((

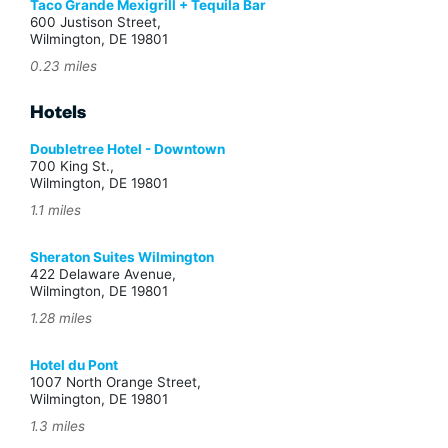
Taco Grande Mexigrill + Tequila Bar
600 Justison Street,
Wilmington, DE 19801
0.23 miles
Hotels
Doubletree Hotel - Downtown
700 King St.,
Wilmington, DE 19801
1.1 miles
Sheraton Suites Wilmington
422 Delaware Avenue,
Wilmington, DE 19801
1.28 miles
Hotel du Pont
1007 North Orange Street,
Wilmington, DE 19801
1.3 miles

))
((

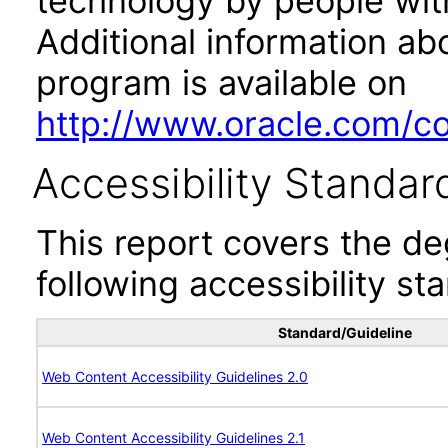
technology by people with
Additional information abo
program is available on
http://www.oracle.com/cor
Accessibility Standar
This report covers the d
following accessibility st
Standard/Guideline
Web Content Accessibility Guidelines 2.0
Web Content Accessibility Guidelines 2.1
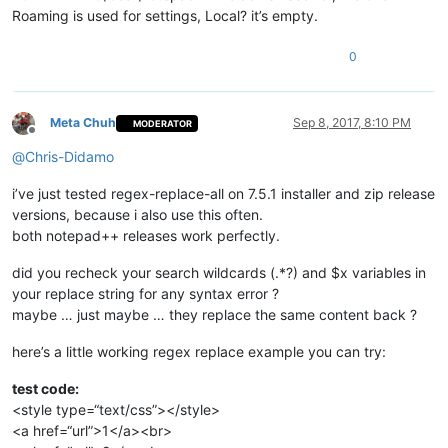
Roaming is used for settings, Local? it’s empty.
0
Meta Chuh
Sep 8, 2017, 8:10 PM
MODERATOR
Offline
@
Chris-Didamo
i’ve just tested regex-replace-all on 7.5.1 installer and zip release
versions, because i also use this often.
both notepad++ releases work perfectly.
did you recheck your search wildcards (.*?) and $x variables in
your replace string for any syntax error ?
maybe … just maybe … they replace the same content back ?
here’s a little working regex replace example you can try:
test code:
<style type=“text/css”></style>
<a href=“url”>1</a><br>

))
((

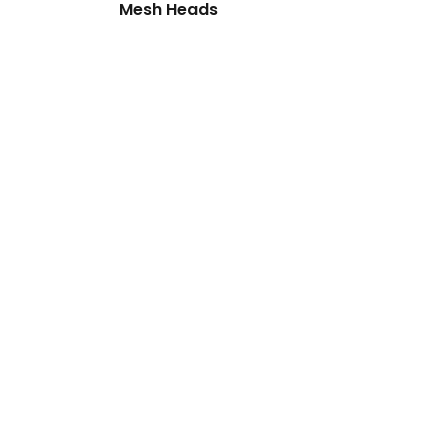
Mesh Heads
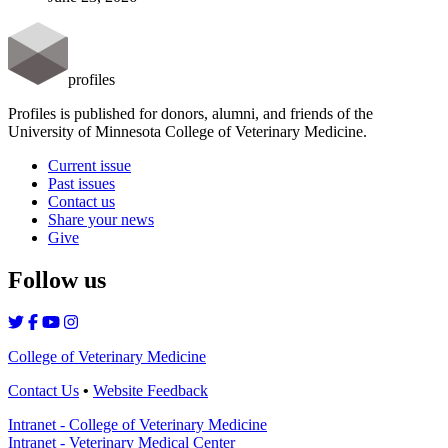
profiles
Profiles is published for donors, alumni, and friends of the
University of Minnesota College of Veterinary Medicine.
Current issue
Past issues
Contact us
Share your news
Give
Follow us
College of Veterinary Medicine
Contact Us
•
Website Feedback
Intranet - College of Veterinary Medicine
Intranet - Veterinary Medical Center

))

# Your assignment
Every line in the data that holds the string "Veterinary" should be returned.

# Answer section
University of Minnesota College of Veterinary Medicine.
College of Veterinary Medicine
Intranet - College of Veterinary Medicine
Intranet - Veterinary Medical Center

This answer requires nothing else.